Jennifer Bolland

Personal information
- Born: Jennifer Cleary 22 June 1993 (age 33)
- Years active: 2009 - 2016

Sport
- Sport: Rowing
- Club: Mercantile Rowing Club

= Jennifer Cleary =

Australian rower (born 1993)

Jennifer Cleary (born 22 June 1993) is an Australian rower. She competed in the women's quadruple sculls event at the 2016 Summer Olympics.

==Club and state rowing==
Raised in Victoria, Cleary took up school rowing at Geelong College. Her senior club rowing has been from the Mercantile Rowing Club in Melbourne.

Cleary's first state representative selection came in 2012 in the Victorian youth eight who contested the Bicentennial Cup at the Interstate Regatta within the Australian Rowing Championships.
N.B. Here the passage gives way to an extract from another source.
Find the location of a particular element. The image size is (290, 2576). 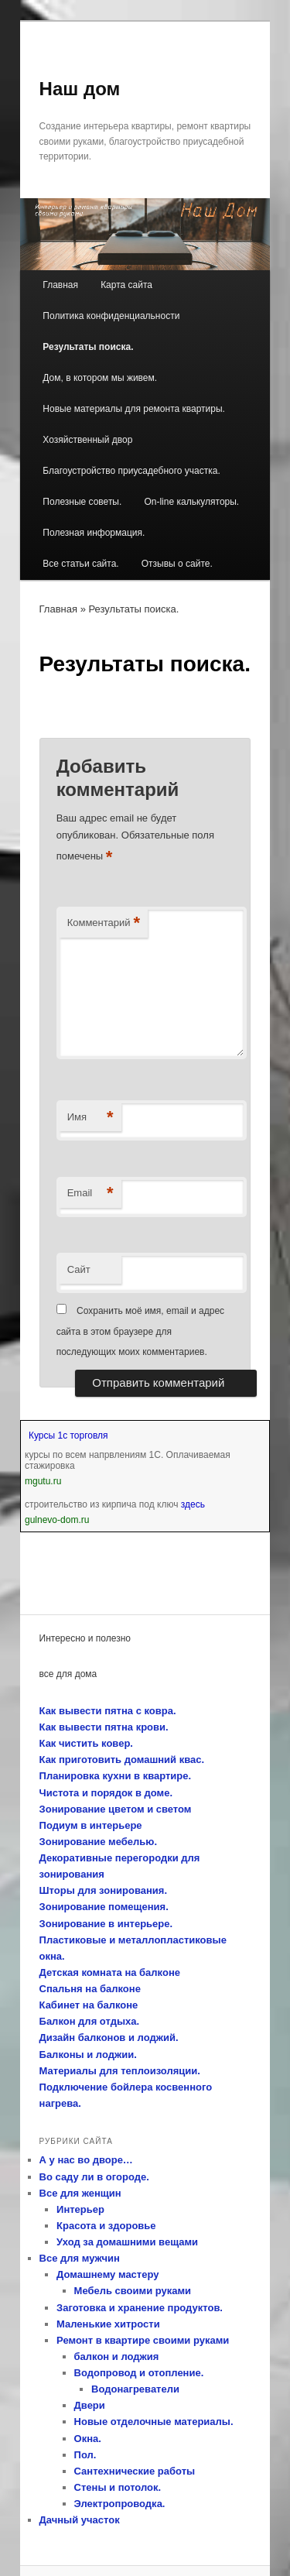 Дачный участок is located at coordinates (79, 2520).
On four occasions from 2013 to 2017 Cleary was selected in Victoria's senior women's eights competing for the Queen's Cup at the Interstate Regatta. Those Victorian eights were victorious in 2013, 2015 and 2017. In 2014 she was Victoria's representative contesting and winning the interstate single-sculls championship for the Nell Slatter Trophy.
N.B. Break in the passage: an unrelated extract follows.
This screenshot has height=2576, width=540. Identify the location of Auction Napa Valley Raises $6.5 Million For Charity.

==International representative rowing==
Cleary made her Australian representative debut at the World Rowing Cup I in Sydney in 2013 rowing in a double scull with Rebekah Hooper to a sixth placing. That year she competed at both the World Rowing U23 Championships in Linz in the Australian U23 eight and also at the 2013 World Rowing Championships in Chungju Korea where she was called into the Australian senior quad scull to race the B final when Madeleine Edmunds fell ill.
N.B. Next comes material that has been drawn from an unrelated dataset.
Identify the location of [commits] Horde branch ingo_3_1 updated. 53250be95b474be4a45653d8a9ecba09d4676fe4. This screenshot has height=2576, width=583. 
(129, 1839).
In 2014 Cleary and Kerry Hore joined Edmunds and Jessica Hall in the Australian quad scull. They contested two World Rowing Cups and they placed fourth at the 2014 World Rowing Championships. Cleary rowed in the two seat of that same crew in 2015 and they again went to World Championships - Aiguebelette 2015 and placed fifth.

That crew carried on together into the 2016 Olympic year, rowing at two World Rowing Cups in Europe in the lead-up (and winning a silver medal) before contesting the women's quadruple sculls event at Rio 2016. They made a shock exit from the games in the repechage finishing fifth in a tightly fought repechage and missing out on a spot in the A-Final. The crew powered out the start up against crews from Netherlands, Poland, Australia, USA and China. With Poland and the Netherlands taking the lead it was a battle between the rest for the remaining two spots in A Final. As they approached the final 500 m, they upped their rate but as did the USA and China and with 100 metres to go the three crews were bow ball to bow ball, and so close at the finish it resulted in a photo to decide who would join Poland and the Netherlands in the A-Final. The photos showed that Australia had finished fifth, a mere 0.06 seconds behind China, and 0.11 seconds behind USA, who'd nabbed the final two qualification spots. A visibly distraught crew spoke to the media post-race. "Yes we are pretty devastated, we threw everything at it, with the field so good in this event in particular, and at the Olympic Games, and all it took was a few strokes, that weren’t as good as we can produce, for the result to happen", said Hall.